On this point, the Premier League’s strong defense yielded no goals, winning a clean sheet in the courtroom. The Premier League tackled this argument by emphasizing that there were no changes to the “format” of the competition (still less any “fundamental changes”). The Premier League pointed to the fact that the matches were played in the same way, under the same rules, the number of clubs did not change, and that the “competition” remained the same – games played between top professional Premier League football clubs in England and Wales.
Agreeing with the Premier League’s interpretation, the judge found that the conditions under which the season resumed did not amount to “fundamental changes” that would entitle PPLive to renegotiate a reduction of fees with the Premier League. In the court’s view, there was no change to the format of the League matches:
“Format of the competition does not include kick off times, the days when matches are played, or whether there are fans. Format of the competition refers to the way that the competition is undertaken between the 20 member clubs competing that season. How many times they play one another; the number of matches between all of them…; the fact they play one another home and away; how many points are awarded for different results; how the league table is organised. These are all elements of the format of the competition. None of these were changed when the season resumed.”
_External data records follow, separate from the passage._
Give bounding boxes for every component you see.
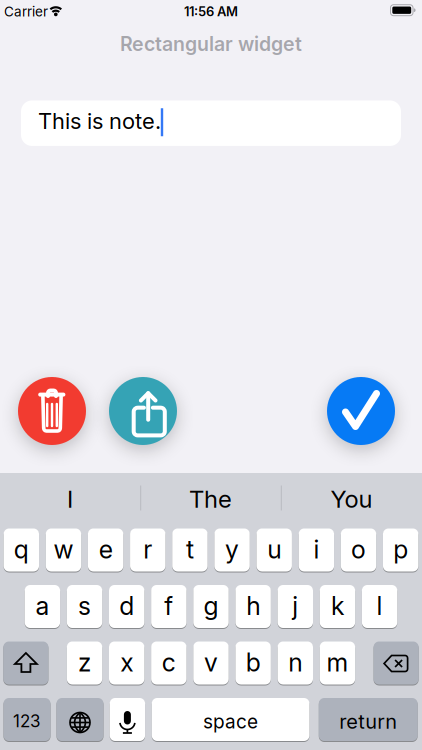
button[interactable]: o — [341, 528, 376, 572]
button[interactable]: p — [383, 528, 418, 572]
button[interactable]: Save note — [327, 377, 395, 445]
staticText: g — [204, 591, 218, 621]
button[interactable]: i — [299, 528, 334, 572]
button[interactable]: Delete note — [18, 377, 86, 445]
staticText: You — [330, 484, 372, 514]
button[interactable]: z — [67, 642, 102, 686]
staticText: space — [203, 710, 258, 733]
button[interactable]: I — [0, 473, 140, 525]
button[interactable]: l — [362, 585, 397, 629]
button[interactable]: space — [152, 698, 310, 742]
staticText: w — [54, 534, 74, 565]
staticText: y — [225, 534, 239, 565]
staticText: The — [189, 484, 232, 514]
button[interactable]: q — [4, 528, 39, 572]
staticText: d — [119, 591, 134, 621]
button[interactable]: This is note. — [21, 100, 401, 146]
button[interactable]: e — [88, 528, 123, 572]
button[interactable]: k — [320, 585, 355, 629]
button[interactable]: u — [256, 528, 292, 572]
staticText: q — [14, 534, 29, 565]
staticText: i — [313, 534, 319, 565]
staticText: v — [204, 647, 218, 678]
button[interactable]: r — [130, 528, 166, 572]
staticText: h — [246, 591, 260, 621]
button[interactable]: c — [151, 642, 186, 686]
staticText: 123 — [13, 711, 41, 731]
button[interactable]: v — [193, 642, 229, 686]
button[interactable]: w — [46, 528, 81, 572]
button[interactable]: j — [278, 585, 313, 629]
button[interactable]: t — [172, 528, 208, 572]
staticText: n — [288, 647, 302, 678]
button[interactable]: Delete — [374, 642, 419, 686]
button[interactable]: a — [25, 585, 60, 629]
button[interactable]: b — [235, 642, 271, 686]
staticText: Carrier — [4, 3, 48, 20]
staticText: k — [331, 591, 344, 621]
button[interactable]: return — [319, 698, 418, 742]
button[interactable]: The — [140, 473, 281, 525]
button[interactable]: Shift — [3, 642, 48, 686]
staticText: I — [67, 484, 73, 514]
button[interactable]: f — [151, 585, 187, 629]
staticText: o — [351, 534, 366, 565]
staticText: l — [377, 591, 383, 621]
button[interactable]: s — [67, 585, 102, 629]
staticText: f — [164, 591, 173, 621]
button[interactable]: n — [278, 642, 313, 686]
staticText: e — [99, 534, 113, 565]
staticText: return — [339, 709, 397, 734]
button[interactable]: Dictate — [110, 698, 145, 742]
button[interactable]: 123 — [4, 698, 50, 742]
staticText: u — [267, 534, 281, 565]
staticText: a — [35, 591, 49, 621]
button[interactable]: Share note — [109, 377, 177, 445]
button[interactable]: y — [214, 528, 250, 572]
staticText: 11:56 AM — [184, 4, 238, 19]
button[interactable]: d — [109, 585, 144, 629]
staticText: j — [292, 591, 298, 621]
staticText: t — [186, 534, 194, 565]
staticText: c — [162, 647, 176, 678]
button[interactable]: x — [109, 642, 144, 686]
staticText: s — [78, 591, 91, 621]
staticText: z — [78, 647, 91, 678]
button[interactable]: g — [193, 585, 229, 629]
button[interactable]: m — [320, 642, 355, 686]
staticText: r — [143, 534, 152, 565]
staticText: x — [120, 647, 133, 678]
staticText: b — [246, 647, 261, 678]
staticText: This is note. — [38, 108, 161, 134]
staticText: m — [326, 647, 348, 678]
staticText: p — [393, 534, 408, 565]
button[interactable]: You — [281, 473, 422, 525]
button[interactable]: h — [236, 585, 271, 629]
staticText: Rectangular widget — [120, 32, 302, 56]
button[interactable]: Next keyboard — [56, 698, 104, 742]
In the court’s view, “the risk of profitability in broadcasting to the audience in mainland China and Macau rested with PPLive” under the terms of the Live Package and Clips Package agreements. The interruption to the season, and the way matches in the resumed season were played, did not change that risk calculation. As the court stated: “In many commercial contracts events may transpire other than as anticipated by one, or even both, contracting parties. That does not mean that the court will re-write the parties’ bargain and impose different terms upon them to suit those later events. That is not the function of the law of contract.”
Having concluded there was no change to the format of the competition, the court went on to find that no trial was required as to whether the changes that had occurred had a material adverse effect on the exercise of the rights by PPLive. In the remaining pages of its opinion, the court rejected PPLive’s counterclaims or additional defenses to non-payment (e.g., unjust enrichment, force majeure), as well as PPLive’s argument that the Premier League breached the contract by refusing to enter into good faith negotiations to reduce the rights fees under Clause 12.1(d) following the temporary shutdown of the League in 2020 – here, the court found that since there was no “fundamental change” to the “format of the competition” then the obligation to negotiate did not arise under the terms of the contract.
In the end, the court held that the Premier League was entitled to terminate the agreements and awarded summary judgment with respect to PPLive’s breach of the agreement and unpaid installment payments under the Live Package Agreement and the Clips Package Agreement that were due in 2020. Whether and how the Covid-19 pandemic, and this litigation, might impact future sports rights negotiations and related contractual provisions remains to be seen but, at least in this instance, the Premier League took home the trophy.